ニュージーランド・アジア学会国際集会(New Zealand Society of Asian Studies International Conference)で安井教授が基調講演を行いました(2017年11月29日)

 11月27~29日に行われたNew Zealand Asian Studies Society (NZASIA) Conferenceに安井眞奈美教授が参加し、その3日目に“The image of a spirit of a dead pregnant woman; towards a comparative study of the spiritual world”と題し基調講演を行いました。
 これは2016年にニュージーランド、オタゴ大学で行われた日文研・オタゴ大学共催の海外シンポジウムでオタゴ大学側代表の将基面貴巳先生より依頼があったもので、昨年の交流を契機とした研究交流により今回の講演が実現しました。
 国際集会開催の前日には、オタゴ美術館で26人のミャンマーの芸術家による展覧会を兼ねたレセプションが開催され、参加者は美術作品を見ながら自己紹介や情報交換を行い、和やかな時間を過ごしました。
 3日間にわたる国際集会では、中国、インド、日本、東南アジアなどの地域について、歴史学、政治学、文学、人類学、カルチュラル・スタディーズ、ジェンダー・スタディーズなどさまざまな分野の発表が5つの会場に分かれて行われ、活発な質疑応答が続きました。日本に関連した発表には、歴史研究に加え、少女マンガやスーパー歌舞伎、ヤノベケンジの作品分析などポップカルチャーの研究も含まれ、幅広い関心が窺えました。また、女性の参加者が多かったこともあり、最終日に行われたインドの代理母についての報告では、時間を延長して活発な議論が行われました。
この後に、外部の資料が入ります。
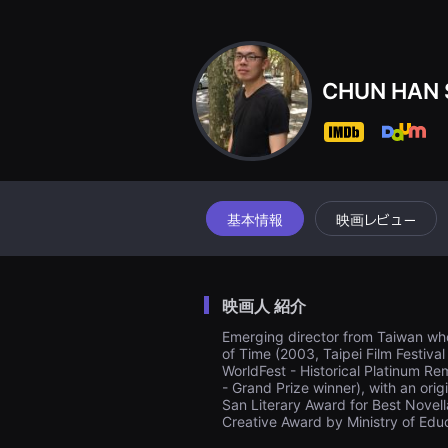
견
할
수
있
는
온
CHUN HAN 
라
인
스
트
리
밍
플
랫
폼
基本情報
映画レビュー
입
니
다.
국
내
映画人 紹介
외
단
Emerging director from Taiwan who
편
of Time (2003, Taipei Film Festiva
영
화
WorldFest - Historical Platinum Re
를
- Grand Prize winner), with an orig
손
San Literary Award for Best Novell
쉽
Creative Award by Ministry of Ed
게
찾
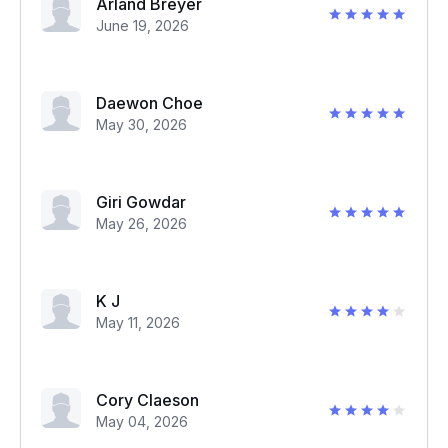
Arland Breyer
June 19, 2026
Daewon Choe
May 30, 2026
Giri Gowdar
May 26, 2026
K J
May 11, 2026
Cory Claeson
May 04, 2026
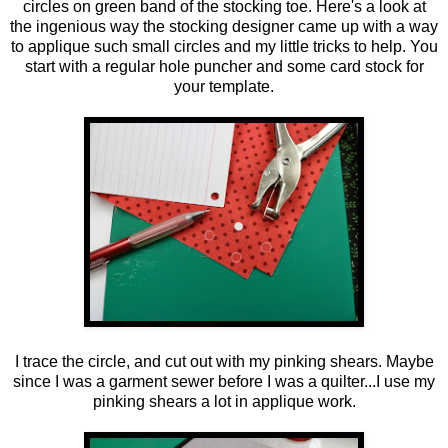
circles on green band of the stocking toe. Here's a look at
the ingenious way the stocking designer came up with a way
to applique such small circles and my little tricks to help. You
start with a regular hole puncher and some card stock for
your template.
I trace the circle, and cut out with my pinking shears. Maybe
since I was a garment sewer before I was a quilter...I use my
pinking shears a lot in applique work.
 基調講演は、初日にオーストラリア国立大学のJane Ferguson講師が東南アジアの航空産業の仕事についてのエスノグラフィーを、2日目にシンガポール国立大学南アジア研究所所長のSubrata K. Mirta教授がインドの政策を進めていく際の知性と秩序のあり方について講演しました。3日目には安井教授が上述のタイトルで講演を行い、産死者の妖怪である日本の姑獲鳥(ウブメ)を、広くアジアの中で捉えていく比較研究の視点を提示しました。発表後にはシンガポールやフィリピンの研究者から、ウブメに似た産死者の妖怪について事例が提供されたり、比較研究のために設定した分析概念について、貴重な意見が寄せられたりしました。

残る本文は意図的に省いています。